Nos últimos anos, as sociedades
constataram que se tratava de uma ameaça real e decidiram que se impõe algum
tipo de reação, diante da desenvoltura com que as chamadas grandes potências
acumularam forças, ampliam arsenais e perseguem uma superioridade cada vez mais
distante do equilíbrio desejado.
O exemplo dos sintomas de reação
que está havendo, pode ser sentido na multiplicação dos grupos pacifistas em
inúmeros países e das gigantescas manifestações de rua que tentam pressionar os
líderes das potências a abandonar essa corrida obsessiva pelo armamento. A luta
pela paz deixou de ser um eufemismo romântico de gerações adolescentes para se
transformar num instrumento de defesa de todas as gerações, intimidades com a
sensação iminente da destruição total.
Essa resistência cresce na medida
em que, os dirigentes dos atuais sistemas políticos prosseguem na medição de
forças desenfreada, empenhando fortunas e mais fortunas na invenção de
equipamentos para uma guerra que só eles desejam. A militarização dos Estados
tornou-se uma constante nas últimas décadas, na mesma proporção em que
emagrecem nos orçamentos as verbas para programas sociais e investimentos de
consumo público e em que o padrão de vida deteriorou-se a níveis alarmantes.
Os preparativos para o confronto
são cada vez mais acelerados – e até países como o Brasil, que deveria
concentrar suas energias na busca de meios para resgatar uma monstruosa dívida
externa e melhorar a qualidade de vida do seu povo – candidata-se a uma vaga no
famoso “clube da bomba” – um grupo elitista e dominador. As sociedades restam
apenas o direito de esboçar gritos de sobrevivência, evitando ceder ao
pessimismo fatalista de que a sorte da humanidade está deliberada por
antecipação. E cada uma reage como pode – Agora mesmo, num longínquo país,
grupos de moradores reuniram-se e decretaram o suicídio coletivo para quando
estourar a bomba. Como num espetáculo macabro, a comunidade decidiu em votação,
que no dia “D”, antecipando-se aos efeitos da destruição, lançará mão de um
soro letal que provoca menos agonia do que o petardo nuclear.
São, como se vê, tentativa
desesperada que refletem as experiências traumáticas vividas desde agora por
multidões assustadas e desprotegidas em todo o mundo.
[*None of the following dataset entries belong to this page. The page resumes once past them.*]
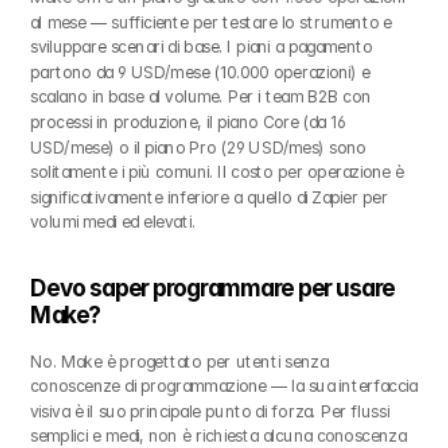
al mese — sufficiente per testare lo strumento e 
sviluppare scenari di base. I piani a pagamento 
partono da 9 USD/mese (10.000 operazioni) e 
scalano in base al volume. Per i team B2B con 
processi in produzione, il piano Core (da 16 
USD/mese) o il piano Pro (29 USD/mes) sono 
solitamente i più comuni. Il costo per operazione è 
significativamente inferiore a quello di Zapier per 
volumi medi ed elevati.
Devo saper programmare per usare 
Make?
No. Make è progettato per utenti senza 
conoscenze di programmazione — la sua interfaccia 
visiva è il suo principale punto di forza. Per flussi 
semplici e medi, non è richiesta alcuna conoscenza 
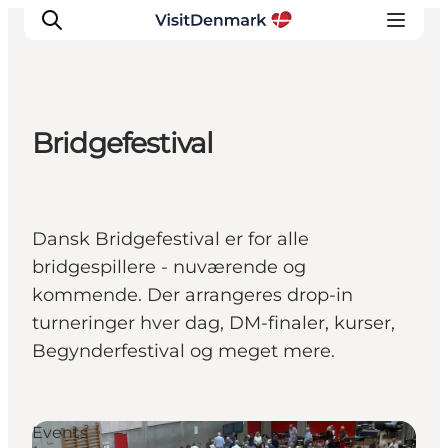
Bridgefestival
Inspiration
Resmål
Aktiviteter
Dansk Bridgefestival er for alle
Övernatta
bridgespillere - nuværende og
Planera resan
kommende. Der arrangeres drop-in
turneringer hver dag, DM-finaler, kurser,
Begynderfestival og meget mere.
Events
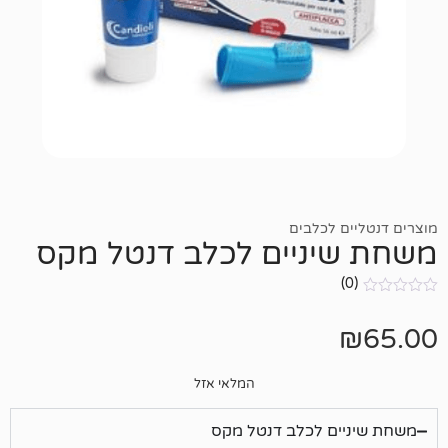
לכלבים
ניים לכלב דנטל מקס
המלאי אזל
ם לכלב דנטל מקס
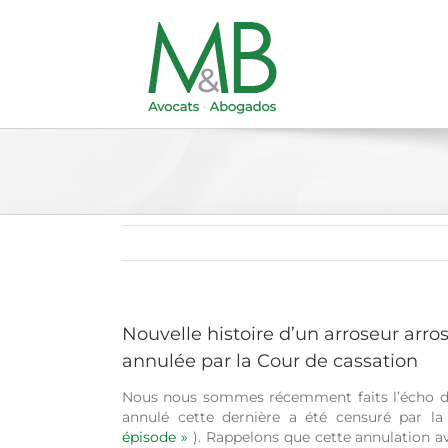
Passer
au
contenu
Nouvelle histoire d’un arroseur arro
annulée par la Cour de cassation
Nous nous sommes récemment faits l’écho de 
annulé cette dernière a été censuré par l
épisode
»
). Rappelons que cette annulation av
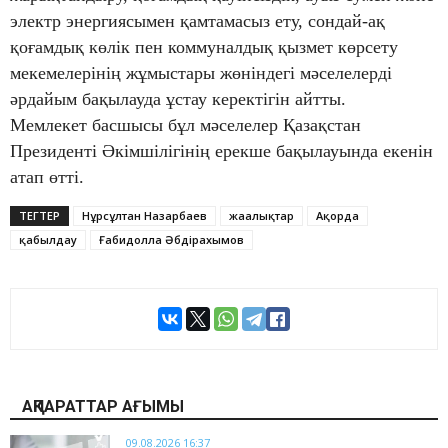
электр энергиясымен қамтамасыз ету, сондай-ақ
қоғамдық көлік пен коммуналдық қызмет көрсету
мекемелерінің жұмыстары жөніндегі мәселелерді
әрдайым бақылауда ұстау керектігін айтты.
Мемлекет басшысы бұл мәселелер Қазақстан
Президенті Әкімшілігінің ерекше бақылауында екенін
атап өтті.
ТЕГТЕР
Нұрсұлтан Назарбаев
жаңалықтар
Ақорда
қабылдау
Ғабидолла Әбдірахымов
АҚПАРАТТАР АҒЫМЫ
09.08.2026 16:37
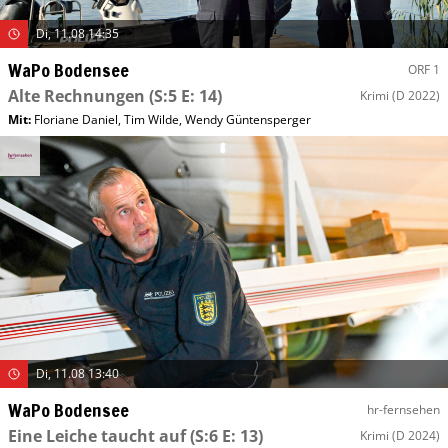
Di, 11.08 14:35
WaPo Bodensee
ORF 1
Alte Rechnungen
(S:5 E: 14)
Krimi
(D 2022)
Mit
:
Floriane Daniel
,
Tim Wilde
,
Wendy Güntensperger
Di, 11.08 13:40
WaPo Bodensee
hr-fernsehen
Eine Leiche taucht auf
(S:6 E: 13)
Krimi
(D 2024)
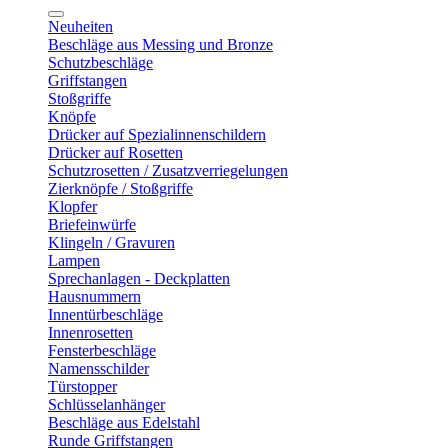
Neuheiten
Beschläge aus Messing und Bronze
Schutzbeschläge
Griffstangen
Stoßgriffe
Knöpfe
Drücker auf Spezialinnenschildern
Drücker auf Rosetten
Schutzrosetten / Zusatzverriegelungen
Zierknöpfe / Stoßgriffe
Klopfer
Briefeinwürfe
Klingeln / Gravuren
Lampen
Sprechanlagen - Deckplatten
Hausnummern
Innentürbeschläge
Innenrosetten
Fensterbeschläge
Namensschilder
Türstopper
Schlüsselanhänger
Beschläge aus Edelstahl
Runde Griffstangen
Enfim criou-se a
consciência de que só uma mobilização oriunda de uma correte nova de forças
pode garantir a defesa de todos contra os tentáculos da dominação totalitária.
Do contrário, virá o caos absoluto.
Mas o natal de 83 convive com
outras imagens dantescas – e mais próximas, entre as quais o espetáculo da
fome, da miséria, do desemprego, como corolário das políticas recessivas
geradas pelo imperialismo econômico. Ou, então, o esmagamento do indivíduo pelo
Estado, provando que as profecias de George Orwell não só eram infundadas como
se materializaram antes da data-limite.
A caricatura do “Grande Irmão”
descrito por Orwell parece estampada na face dos governantes em todo o mundo,
que agem sob formas distintas, mas com motivações idênticas. O Estado, é, hoje,
o grande monstro devorador de indefesas criaturas. E se por um lado a década de
80 marca uma tomada da consciência coletiva sobre a dimensão dos tentáculos do
Poder em relação à massa humana por outro revela quão impotentes são as pessoas
para dominar essa engrenagem.
Não deixa de ser melancólico que
o Natal continue sendo opressor, na medida em que acentua de forma flagrante os
contrastes entre uma minoria iludida, prisioneira do reino da fantasia, e
maioria realista, que, de pés no chão, sente saborearem-se cada vez suas
aspirações dignidade humana. Como se de fato, estivéssemos todos a caminho do
matadouro, da extinção da espécie.
fonte: Jornal A União – 25 de dezembro de 1983.